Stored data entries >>
§

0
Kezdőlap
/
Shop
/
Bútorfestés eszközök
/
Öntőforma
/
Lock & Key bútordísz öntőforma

§

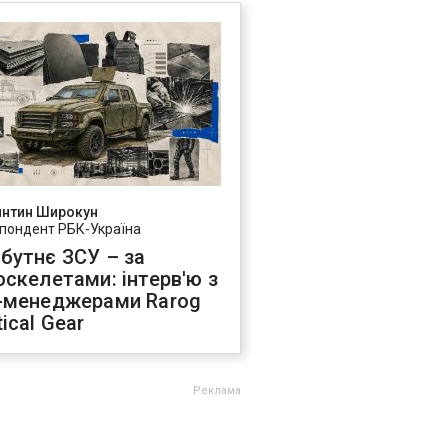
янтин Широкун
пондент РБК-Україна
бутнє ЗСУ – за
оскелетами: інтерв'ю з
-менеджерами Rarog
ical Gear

§

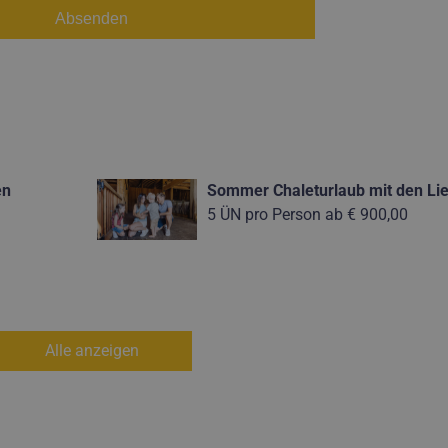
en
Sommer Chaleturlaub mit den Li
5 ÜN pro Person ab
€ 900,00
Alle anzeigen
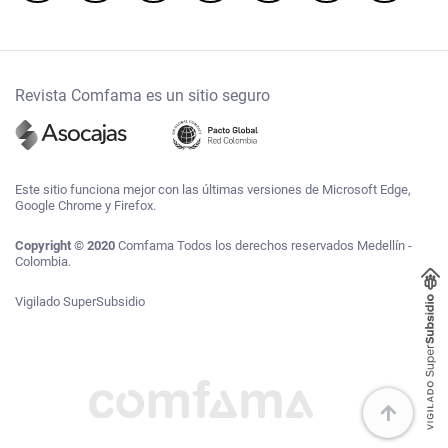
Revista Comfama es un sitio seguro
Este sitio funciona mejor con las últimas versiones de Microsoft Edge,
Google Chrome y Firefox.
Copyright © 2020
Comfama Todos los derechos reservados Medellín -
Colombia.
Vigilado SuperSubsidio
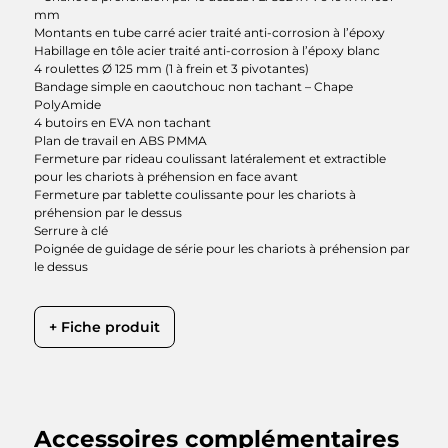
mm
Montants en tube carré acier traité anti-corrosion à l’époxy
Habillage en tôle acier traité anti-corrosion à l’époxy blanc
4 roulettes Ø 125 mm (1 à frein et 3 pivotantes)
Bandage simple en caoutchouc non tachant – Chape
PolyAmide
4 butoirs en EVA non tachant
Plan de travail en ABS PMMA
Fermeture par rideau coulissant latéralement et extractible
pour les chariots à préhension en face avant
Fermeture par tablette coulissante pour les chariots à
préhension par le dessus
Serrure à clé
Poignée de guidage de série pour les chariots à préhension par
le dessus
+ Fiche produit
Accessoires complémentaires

§

EXERCISE PROMPT >>
Lines containing the word "Comfama" are to be pulled from the records and copied.

WRITTEN ANSWER >>
Revista Comfama es un sitio seguro
Comfama Todos los derechos reservados Medellín -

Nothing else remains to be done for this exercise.